LEGNICA. Na sesji rady miejskiej Legnicy komisja skrutacyjna ogłosiła, że jedyny kandydat na wiceprzewodniczącego rady, Maciej Kupaj z PO, nie uzyskał wymaganej ilości głosów i nie został wybrany na to stanowisko. Sam zainteresowany to rozstrzygnięcie poddaje w wątpliwość.
Za tym, by Maciej Kupaj był wiceprzewodniczącym rady miejskiej głosowało 11 radnych, 9 było przeciw, a 2 głosy były nieważne.
- Mam pewne wątpliwości co do rozstrzygnięcia, bo ustawa o samorządzie gminnym mówi, że wybór przewodniczącego rady czy wiceprzewodniczącego następuje tzw. bezwzględną większością głosów przy obecności co najmniej połowy składu rady. Bezwzględna większość głosów w orzecznictwie Trybunału Konstytucyjnego oznacza liczbę wszystkich głosów ważnie oddanych, czyli głosów za, przeciw i wstrzymujących się - powołuje się na przepisy Maciej Kupaj.
Zdaniem radnego Kupaja na dzisiejszej sesji mieliśmy do czynienia z 20 ważnie oddanymi głosami i 2 głosami nieważnymi, a te ostatnie nie powinny być brane pod uwagę przy ustalaniu większości bezwzględnej.

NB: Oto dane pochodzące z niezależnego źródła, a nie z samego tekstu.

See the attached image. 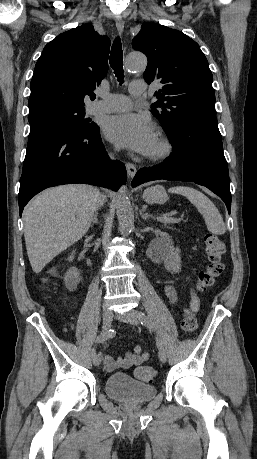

- W tym przypadku zatem bezwzględna liczba głosów to 11, czyli dokładnie tyle, ile otrzymała moja kandydatura. Myślę, że tutaj komisja skrutacyjna popełniła prawdopodobnie mały błąd i stąd ten nieszczęśliwy lapsus - dodaje Maciej Kupaj.
Ostatecznie wątpliwości rozstrzygnąć ma opinia prawna. O jej przygotowanie wystąpił do biura rady klub radnych PO. Opinia ma być gotowa najpóźniej w środę.